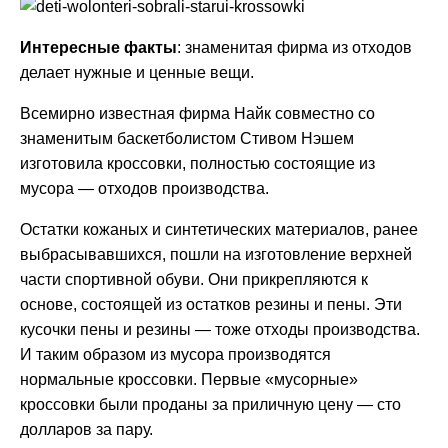
Интересные факты
: знаменитая фирма из отходов
делает нужные и ценные вещи.
Всемирно известная фирма Найк совместно со
знаменитым баскетболистом Стивом Нэшем
изготовила кроссовки, полностью состоящие из
мусора — отходов производства.
Остатки кожаных и синтетических материалов, ранее
выбрасывавшихся, пошли на изготовление верхней
части спортивной обуви. Они прикрепляются к
основе, состоящей из остатков резины и пены. Эти
кусочки пены и резины — тоже отходы производства.
И таким образом из мусора производятся
нормальные кроссовки. Первые «мусорные»
кроссовки были проданы за приличную цену — сто
долларов за пару.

◇ ◇ ◇

- WHAT YOU WILL DO
Lines from the one containing "мусора — отходов производства." to the end of the data are to be printed exactly, including the first and last.

- ANSWER SPACE
мусора — отходов производства.
Остатки кожаных и синтетических материалов, ранее
выбрасывавшихся, пошли на изготовление верхней
части спортивной обуви. Они прикрепляются к
основе, состоящей из остатков резины и пены. Эти
кусочки пены и резины — тоже отходы производства.
И таким образом из мусора производятся
нормальные кроссовки. Первые «мусорные»
кроссовки были проданы за приличную цену — сто
долларов за пару.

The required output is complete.